Tech Dogg's Dox Tox
Posted in Work at 2:51:06 PM on 01 June 2007 | Comments: 4
Which product name do you prefer and why?
- Solaris Cluster
- Sun Cluster
Posted in Work at 2:30:06 PM on 05 March 2007 | Comments: 8
Everyone loves to complain. Especially about docs.sun.com. People inside and outside Sun complain that it's difficult to find information about a topic, mostly because of problems with its search engine. So they say, anyway.
But that's not the problem,
I think.
What is?
We dump product brands.
Too frequently.
With too much alacrity.
And then we replace them with "new and improved" brands. How are our customers supposed to keep up with that?
I went on a job interview last October (another topic, another blog). When I bragged to my interviewer, once a Solaris system administrator, that I'd formerly worked at Sun as a technical writer, he launched into a little dervish about Solaris documentation. All of a sudden I didn't feel so good. I live for moments like this, you know?
"How am I supposed to know that Sun calls its volume manager DiskSuite?" he asked. "And how am I supposed to find documentation for it if I don't know what it's called? Sun assumes its customers know the names of their products. You know what? They don't!"
This got me to thinking.
Was he right?
See for yourself. Enter "volume manager" on docs.sun.com, and this is what you get:
Was he right? Appears so. I don't see any hits for DiskSuite. Do you?
Hold on though. The truth is, I do.
Sort of.
Sun calls DiskSuite Solaris Volume Manager now. Since Solaris 9.
If you wade past the initial entries for Sun Cluster (yet another topic for another blog), you see entries for Solaris Volume Manager, aka DiskSuite. Of course I know that because I'm the one who has to change all the old brand references in the documentation.
But how's my unhappy camper supposed to know that?
This question got me to thinking even more.
Why does Sun dump product brands so frequently?
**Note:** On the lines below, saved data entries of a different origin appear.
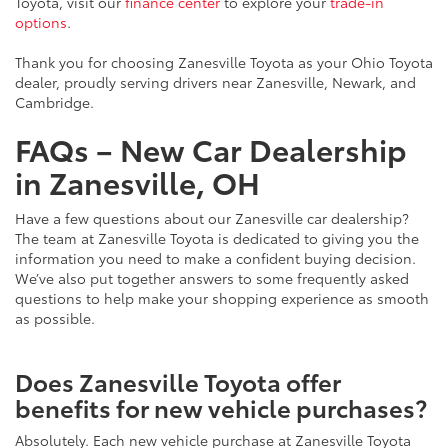
Toyota, visit our
finance center
to explore your
trade-in
options
.
Thank you for choosing Zanesville Toyota as your Ohio Toyota
dealer, proudly serving drivers near Zanesville, Newark, and
Cambridge.
FAQs – New Car Dealership
in Zanesville, OH
Have a few questions about our Zanesville car dealership?
The team at Zanesville Toyota is dedicated to giving you the
information you need to make a confident buying decision.
We’ve also put together answers to some frequently asked
questions to help make your shopping experience as smooth
as possible.
Does Zanesville Toyota offer
benefits for new vehicle purchases?
Absolutely. Each new vehicle purchase at Zanesville Toyota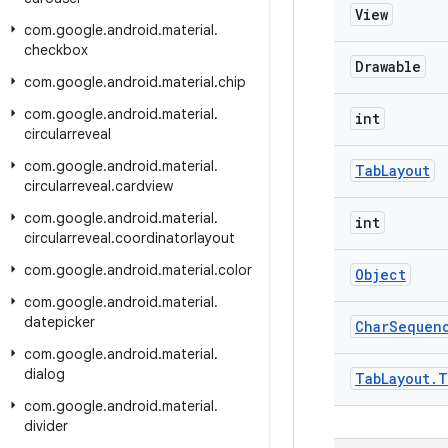
View
com
.
google
.
android
.
material
.
checkbox
Drawable
com
.
google
.
android
.
material
.
chip
com
.
google
.
android
.
material
.
int
circularreveal
com
.
google
.
android
.
material
.
Tab
Layout
circularreveal
.
cardview
com
.
google
.
android
.
material
.
int
circularreveal
.
coordinatorlayout
com
.
google
.
android
.
material
.
color
Object
com
.
google
.
android
.
material
.
datepicker
Char
Sequen
com
.
google
.
android
.
material
.
dialog
Tab
Layout
.
T
com
.
google
.
android
.
material
.
divider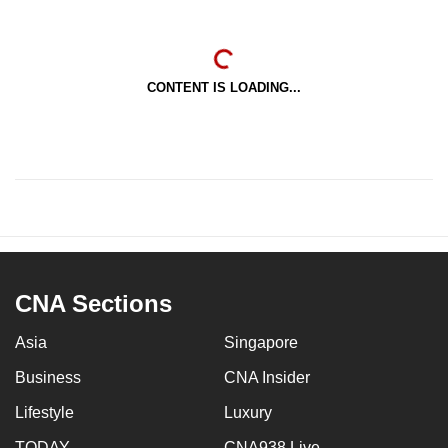
CONTENT IS LOADING...
CNA Sections
Asia
Singapore
Business
CNA Insider
Lifestyle
Luxury
TODAY
CNA938 Live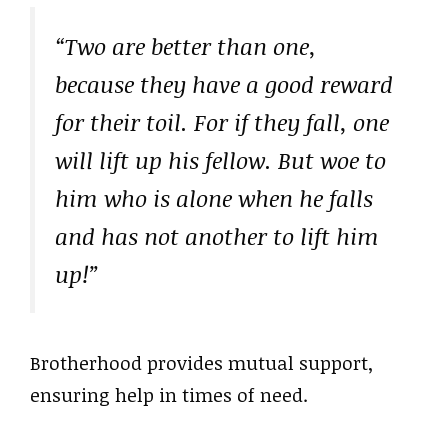
“Two are better than one,
because they have a good reward
for their toil. For if they fall, one
will lift up his fellow. But woe to
him who is alone when he falls
and has not another to lift him
up!”
Brotherhood provides mutual support,
ensuring help in times of need.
I mean, here's just a sample:
| iPlanet [whatever] | Sun Open Net Environment (ONE) [whatever] | Sun Java System [whatever] | |
| SunStorage | Sun StorageTek | ||
| Patch Manager | Sun Update Connection | Solaris Connection | |
| Forte for Java 4 | Sun Open Net Environment (ONE) Studio 4 | Sun Java System Studio 4 | |
| Web Start Flash | Solaris Flash | ||
| Online: DiskSuite | Solstice DiskSuite | Solaris Volume Manager | |
| SunPlex Manager | Sun Cluster | Sun Java System Cluster | Solaris Cluster |
| N1 Grid Containers | Solaris Containers | ||
I'm sure you can think of a few yourself.
Compare that with a few other brands, brands that haven't changed--as far as I know anyway:
- Microsoft Word
- Microsoft PowerPoint
- Microsoft Excel
- Microsoft Outlook
- Microsoft Office
- Norton Antivirus (Symantec even kept the brand after it bought Norton!)
- Norton PartitionMagic
- Symantec pcAnywhere
- Adobe Acrobat
- Adobe Premiere
- Adobe Illustrator
- Adobe Photoshop
- Adobe FrameMaker (like Symantec, Adobe also decided to keep the brand after buying Frame)
What gives? Why do we feel the urge to change our product brands so often, if at all?
Are we that insecure?
When I was 15, I went to a carnival that my hometown hosted every year. Along the midway, I discovered the amusement where you have to burst a balloon with a water pistol. You know, the one where you shoot a stream of water into a hole and inflate the balloon?
The thing I remember most about winning the stuffed toy that day is this: I won because, unlike everybody else, I focused only on shooting the water into the hole that inflated the balloon. Everyone else was focused on everyone else. (Well okay, to know that, I had to have looked, but I did that only once, at the beginning.)
That's what I see happening here. We're worrying too much about what our competitors are doing or not doing, when they're doing it or when they're not doing it. We're responding. Not leading.
That's why you see things like "This Computer" and Documents on the Solaris 10 desktop. I mean, come on. Really.
Yeah, the Java and Solaris brands are probably our most popular brands right now. But do we have to forsake all our other just-as-worthy brand names for their sake every time some competitor appears to scrape away a subfraction of a percentage point from our market share?
Well, do we?
But who am I to ponder these kinds of questions? In the big corporate schema: nobody really. I just work here.
Nonetheless, I worry. I worry what customers--or worse--potential customers, feel when they try to find information about Sun Cluster 3.2 on docs.sun.com, and can't, simply because they don't know we've gone and changed its brand to "Solaris Cluster".
All product or service names are the property of their respective owners.